Pursuant to having a small circle, it got smaller last month after I took the brunt of a tantrum from someone I considered one of my closest friends. I said I felt quote nasty about it afterwards (see 2025: Chapter 13), and I’ve yet to get the taste out of my mouth. He and I only deal craps together once a week, or twice, at most, but it’s gotten so fucking awkward between us. I look this way, he looks the other. Our only communication involves relevant game information (such as booking or repeating bets).

And I love dealing craps. I really do. A substantial chunk of the reason I transferred from day shift back to swing shift was so I could deal it with my buddies again. Our craps games are solid, but even within that there is downtime to bullshit about sports or make comments and compare notes whenever a pretty girl walks by, and so on. Now that we’re estranged I feel a lot of the joy and fulfillment I get from dealing the game has been sapped out of me.

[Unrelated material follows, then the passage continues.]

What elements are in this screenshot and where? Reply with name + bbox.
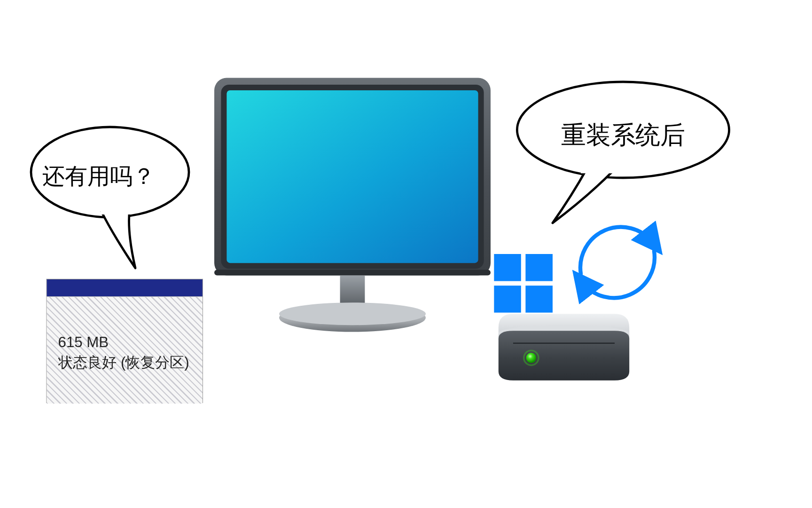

So a few days ago I mentally sort of decided that, when the time is right, I’ll be heading back to day shift. It just makes too much sense. I can go back to getting my haircut at 10:00 A.M. every other Thursday instead of 3:00 P.M., and subsequently go and visit my dad around 11:00 A.M. instead of 4:00 P.M. — meaning I’ll avoid rush hour traffic on the ride home. When I have to get my car serviced, or go to the DMV, or handle any other sort of obligations, I’ll have all day to take care of it instead of the very specific hours with which I operate on swing.

Everything is easier, in other words. Everything is more convenient. I did sort of box myself in by going back to swing shift in the first place, because for many months, even years, I’d been telling everyone that once I moved to the desert — and thus wouldn’t be burdened by hitting rush hour traffic every night during my hour-long commute from Riverside CA — that I would resume my natural role dealing the game I love most. It was a pride thing, I guess. I didn’t want to be the guy to go against my word.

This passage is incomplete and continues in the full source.